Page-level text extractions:
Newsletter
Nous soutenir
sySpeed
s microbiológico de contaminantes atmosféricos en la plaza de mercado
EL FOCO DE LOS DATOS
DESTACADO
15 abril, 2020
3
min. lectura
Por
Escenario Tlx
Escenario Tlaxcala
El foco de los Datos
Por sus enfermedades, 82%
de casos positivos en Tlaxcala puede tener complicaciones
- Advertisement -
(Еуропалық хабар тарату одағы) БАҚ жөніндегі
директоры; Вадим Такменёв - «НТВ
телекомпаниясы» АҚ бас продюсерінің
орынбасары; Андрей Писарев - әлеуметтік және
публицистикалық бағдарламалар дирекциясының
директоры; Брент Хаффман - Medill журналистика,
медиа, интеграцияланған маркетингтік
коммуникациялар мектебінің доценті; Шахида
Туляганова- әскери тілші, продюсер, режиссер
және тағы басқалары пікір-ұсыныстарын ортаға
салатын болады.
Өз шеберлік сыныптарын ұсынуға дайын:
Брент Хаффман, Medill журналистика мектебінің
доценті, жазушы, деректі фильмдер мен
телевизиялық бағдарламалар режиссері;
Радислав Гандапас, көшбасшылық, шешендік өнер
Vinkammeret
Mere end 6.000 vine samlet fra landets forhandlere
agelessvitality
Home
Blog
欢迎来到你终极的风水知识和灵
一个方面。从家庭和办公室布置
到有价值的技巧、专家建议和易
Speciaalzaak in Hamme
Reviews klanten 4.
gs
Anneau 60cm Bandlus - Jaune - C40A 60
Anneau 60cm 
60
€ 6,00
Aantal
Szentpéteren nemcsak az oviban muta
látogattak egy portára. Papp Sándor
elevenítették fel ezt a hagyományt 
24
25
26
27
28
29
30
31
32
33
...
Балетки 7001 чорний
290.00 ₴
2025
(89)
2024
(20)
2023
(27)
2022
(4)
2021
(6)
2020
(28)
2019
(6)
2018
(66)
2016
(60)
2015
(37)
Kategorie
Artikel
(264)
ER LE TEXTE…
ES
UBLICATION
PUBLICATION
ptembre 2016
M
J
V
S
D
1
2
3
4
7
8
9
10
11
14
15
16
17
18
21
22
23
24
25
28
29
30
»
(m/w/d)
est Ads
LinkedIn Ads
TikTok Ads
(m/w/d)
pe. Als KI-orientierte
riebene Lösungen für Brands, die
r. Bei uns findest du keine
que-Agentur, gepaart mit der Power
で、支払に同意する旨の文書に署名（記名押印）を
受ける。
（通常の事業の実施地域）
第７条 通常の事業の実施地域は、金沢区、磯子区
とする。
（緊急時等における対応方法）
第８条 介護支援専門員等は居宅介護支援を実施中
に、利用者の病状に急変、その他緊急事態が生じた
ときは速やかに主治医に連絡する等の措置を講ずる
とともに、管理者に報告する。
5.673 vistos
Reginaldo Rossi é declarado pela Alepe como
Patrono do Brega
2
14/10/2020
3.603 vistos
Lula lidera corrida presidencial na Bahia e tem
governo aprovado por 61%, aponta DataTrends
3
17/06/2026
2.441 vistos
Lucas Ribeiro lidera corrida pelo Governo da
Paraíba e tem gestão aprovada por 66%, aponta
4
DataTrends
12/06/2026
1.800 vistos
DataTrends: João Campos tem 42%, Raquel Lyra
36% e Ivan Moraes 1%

- [WHAT TO WORK ON] Exactly as they stand above, write out the entries.

- [REPLY]
Newsletter
Nous soutenir
sySpeed
s microbiológico de contaminantes atmosféricos en la plaza de mercado
EL FOCO DE LOS DATOS
DESTACADO
15 abril, 2020
3
min. lectura
Por
Escenario Tlx
Escenario Tlaxcala
El foco de los Datos
Por sus enfermedades, 82%
de casos positivos en Tlaxcala puede tener complicaciones
- Advertisement -
(Еуропалық хабар тарату одағы) БАҚ жөніндегі
директоры; Вадим Такменёв - «НТВ
телекомпаниясы» АҚ бас продюсерінің
орынбасары; Андрей Писарев - әлеуметтік және
публицистикалық бағдарламалар дирекциясының
директоры; Брент Хаффман - Medill журналистика,
медиа, интеграцияланған маркетингтік
коммуникациялар мектебінің доценті; Шахида
Туляганова- әскери тілші, продюсер, режиссер
және тағы басқалары пікір-ұсыныстарын ортаға
салатын болады.
Өз шеберлік сыныптарын ұсынуға дайын:
Брент Хаффман, Medill журналистика мектебінің
доценті, жазушы, деректі фильмдер мен
телевизиялық бағдарламалар режиссері;
Радислав Гандапас, көшбасшылық, шешендік өнер
Vinkammeret
Mere end 6.000 vine samlet fra landets forhandlere
agelessvitality
Home
Blog
欢迎来到你终极的风水知识和灵
一个方面。从家庭和办公室布置
到有价值的技巧、专家建议和易
Speciaalzaak in Hamme
Reviews klanten 4.
gs
Anneau 60cm Bandlus - Jaune - C40A 60
Anneau 60cm 
60
€ 6,00
Aantal
Szentpéteren nemcsak az oviban muta
látogattak egy portára. Papp Sándor
elevenítették fel ezt a hagyományt 
24
25
26
27
28
29
30
31
32
33
...
Балетки 7001 чорний
290.00 ₴
2025
(89)
2024
(20)
2023
(27)
2022
(4)
2021
(6)
2020
(28)
2019
(6)
2018
(66)
2016
(60)
2015
(37)
Kategorie
Artikel
(264)
ER LE TEXTE…
ES
UBLICATION
PUBLICATION
ptembre 2016
M
J
V
S
D
1
2
3
4
7
8
9
10
11
14
15
16
17
18
21
22
23
24
25
28
29
30
»
(m/w/d)
est Ads
LinkedIn Ads
TikTok Ads
(m/w/d)
pe. Als KI-orientierte
riebene Lösungen für Brands, die
r. Bei uns findest du keine
que-Agentur, gepaart mit der Power
で、支払に同意する旨の文書に署名（記名押印）を
受ける。
（通常の事業の実施地域）
第７条 通常の事業の実施地域は、金沢区、磯子区
とする。
（緊急時等における対応方法）
第８条 介護支援専門員等は居宅介護支援を実施中
に、利用者の病状に急変、その他緊急事態が生じた
ときは速やかに主治医に連絡する等の措置を講ずる
とともに、管理者に報告する。
5.673 vistos
Reginaldo Rossi é declarado pela Alepe como
Patrono do Brega
2
14/10/2020
3.603 vistos
Lula lidera corrida presidencial na Bahia e tem
governo aprovado por 61%, aponta DataTrends
3
17/06/2026
2.441 vistos
Lucas Ribeiro lidera corrida pelo Governo da
Paraíba e tem gestão aprovada por 66%, aponta
4
DataTrends
12/06/2026
1.800 vistos
DataTrends: João Campos tem 42%, Raquel Lyra
36% e Ivan Moraes 1%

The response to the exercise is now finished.